Report every line in the listing that contains the string "empty".
--- Provided information ---
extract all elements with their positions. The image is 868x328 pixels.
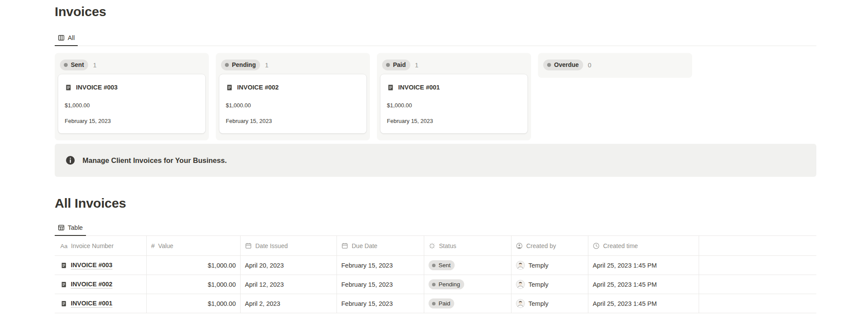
- table-row: INVOICE #002 $1,000.00 April 12, 2023 Fe…: [55, 275, 816, 294]
- callout-banner: Manage Client Invoices for Your Business…: [55, 144, 816, 177]
- invoice-card[interactable]: INVOICE #001 $1,000.00 February 15, 2023: [380, 74, 528, 133]
- status-dot: [225, 63, 229, 67]
- status-pill-paid: Paid: [429, 298, 454, 308]
- card-title: INVOICE #002: [237, 83, 279, 92]
- board-column-sent: Sent 1 INVOICE #003 $1,000.00 February 1…: [55, 53, 209, 140]
- status-pill-sent[interactable]: Sent: [60, 60, 88, 70]
- avatar: [516, 261, 525, 270]
- tab-table-view[interactable]: Table: [55, 220, 86, 236]
- column-header-status[interactable]: Status: [424, 236, 512, 255]
- cell-invoice-number[interactable]: INVOICE #001: [55, 294, 147, 313]
- cell-value[interactable]: $1,000.00: [147, 294, 241, 313]
- board-view-tabs: All: [55, 30, 816, 46]
- cell-value[interactable]: $1,000.00: [147, 275, 241, 294]
- status-dot: [386, 63, 390, 67]
- table-icon: [58, 224, 65, 231]
- cell-empty: [699, 294, 816, 313]
- group-name: Sent: [71, 61, 84, 69]
- status-pill-pending[interactable]: Pending: [221, 60, 260, 70]
- status-dot: [432, 302, 436, 305]
- invoice-card[interactable]: INVOICE #003 $1,000.00 February 15, 2023: [58, 74, 205, 133]
- receipt-icon: [60, 262, 67, 269]
- cell-value[interactable]: $1,000.00: [147, 256, 241, 275]
- cell-created-time[interactable]: April 25, 2023 1:45 PM: [588, 275, 699, 294]
- invoice-page-link[interactable]: INVOICE #003: [71, 261, 112, 269]
- tab-all-board-view[interactable]: All: [55, 30, 78, 46]
- cell-status[interactable]: Sent: [424, 256, 512, 275]
- cell-empty: [699, 256, 816, 275]
- group-header: Paid 1: [377, 53, 531, 74]
- table-row: INVOICE #003 $1,000.00 April 20, 2023 Fe…: [55, 256, 816, 275]
- group-name: Pending: [232, 61, 256, 69]
- group-count: 1: [415, 62, 419, 69]
- cell-created-time[interactable]: April 25, 2023 1:45 PM: [588, 256, 699, 275]
- board-column-paid: Paid 1 INVOICE #001 $1,000.00 February 1…: [377, 53, 531, 140]
- cell-date-issued[interactable]: April 20, 2023: [241, 256, 337, 275]
- avatar: [516, 280, 525, 289]
- card-due-date: February 15, 2023: [226, 118, 360, 125]
- callout-text: Manage Client Invoices for Your Business…: [83, 155, 227, 166]
- tab-label: Table: [68, 224, 83, 231]
- cell-due-date[interactable]: February 15, 2023: [337, 275, 424, 294]
- table-row: INVOICE #001 $1,000.00 April 2, 2023 Feb…: [55, 294, 816, 313]
- card-value: $1,000.00: [65, 102, 199, 109]
- cell-empty: [699, 275, 816, 294]
- group-header: Sent 1: [55, 53, 209, 74]
- status-dot: [64, 63, 68, 67]
- cell-status[interactable]: Paid: [424, 294, 512, 313]
- invoice-page-link[interactable]: INVOICE #001: [71, 299, 112, 308]
- cell-created-by[interactable]: Temply: [512, 275, 588, 294]
- cell-date-issued[interactable]: April 12, 2023: [241, 275, 337, 294]
- receipt-icon: [387, 84, 394, 91]
- card-title: INVOICE #001: [398, 83, 440, 92]
- cell-created-by[interactable]: Temply: [512, 256, 588, 275]
- group-count: 0: [588, 62, 591, 69]
- column-header-empty: [699, 236, 816, 255]
- calendar-icon: [245, 242, 252, 249]
- column-header-created-by[interactable]: Created by: [512, 236, 588, 255]
- group-name: Overdue: [554, 61, 579, 69]
- column-header-invoice-number[interactable]: Invoice Number: [55, 236, 147, 255]
- cell-invoice-number[interactable]: INVOICE #003: [55, 256, 147, 275]
- table-view-tabs: Table: [55, 220, 816, 236]
- cell-due-date[interactable]: February 15, 2023: [337, 256, 424, 275]
- board-column-pending: Pending 1 INVOICE #002 $1,000.00 Februar…: [216, 53, 370, 140]
- invoices-table: Invoice Number Value Date Issued Due Dat…: [55, 236, 816, 313]
- cell-created-time[interactable]: April 25, 2023 1:45 PM: [588, 294, 699, 313]
- invoice-page-link[interactable]: INVOICE #002: [71, 280, 112, 288]
- receipt-icon: [60, 300, 67, 307]
- status-pill-overdue[interactable]: Overdue: [543, 60, 583, 70]
- column-header-date-issued[interactable]: Date Issued: [241, 236, 337, 255]
- receipt-icon: [226, 84, 233, 91]
- tab-label: All: [68, 34, 75, 41]
- calendar-icon: [341, 242, 348, 249]
- cell-due-date[interactable]: February 15, 2023: [337, 294, 424, 313]
- number-property-icon: [151, 242, 155, 249]
- receipt-icon: [65, 84, 72, 91]
- group-header: Pending 1: [216, 53, 370, 74]
- cell-invoice-number[interactable]: INVOICE #002: [55, 275, 147, 294]
- cell-created-by[interactable]: Temply: [512, 294, 588, 313]
- group-count: 1: [265, 62, 268, 69]
- status-pill-paid[interactable]: Paid: [382, 60, 410, 70]
- table-section-title: All Invoices: [55, 195, 816, 212]
- avatar: [516, 299, 525, 308]
- card-title-row: INVOICE #002: [226, 83, 360, 92]
- group-header: Overdue 0: [538, 53, 692, 74]
- table-header-row: Invoice Number Value Date Issued Due Dat…: [55, 236, 816, 256]
- status-dot: [547, 63, 551, 67]
- card-title-row: INVOICE #003: [65, 83, 199, 92]
- group-count: 1: [93, 62, 96, 69]
- column-header-created-time[interactable]: Created time: [588, 236, 699, 255]
- receipt-icon: [60, 281, 67, 288]
- cell-date-issued[interactable]: April 2, 2023: [241, 294, 337, 313]
- cell-status[interactable]: Pending: [424, 275, 512, 294]
- person-icon: [516, 242, 523, 249]
- column-header-due-date[interactable]: Due Date: [337, 236, 424, 255]
- info-icon: [66, 156, 75, 165]
- table-body: INVOICE #003 $1,000.00 April 20, 2023 Fe…: [55, 256, 816, 313]
- invoice-card[interactable]: INVOICE #002 $1,000.00 February 15, 2023: [219, 74, 366, 133]
- card-value: $1,000.00: [387, 102, 521, 109]
- status-pill-sent: Sent: [429, 260, 455, 270]
- column-header-value[interactable]: Value: [147, 236, 241, 255]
---
▶ [Written answer]:
- cell-empty: [699, 294, 816, 313]
- cell-empty: [699, 256, 816, 275]
- cell-empty: [699, 275, 816, 294]
- column-header-empty: [699, 236, 816, 255]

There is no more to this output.